- TASK REQUIREMENTS:
Could you copy every record below exactly as it is written?

- DATA UNDER STUDY:

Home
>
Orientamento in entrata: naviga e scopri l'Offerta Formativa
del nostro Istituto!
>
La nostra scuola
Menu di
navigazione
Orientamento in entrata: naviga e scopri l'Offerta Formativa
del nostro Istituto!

- TASK OUTPUT:
Home
>
Orientamento in entrata: naviga e scopri l'Offerta Formativa
del nostro Istituto!
>
La nostra scuola
Menu di
navigazione
Orientamento in entrata: naviga e scopri l'Offerta Formativa
del nostro Istituto!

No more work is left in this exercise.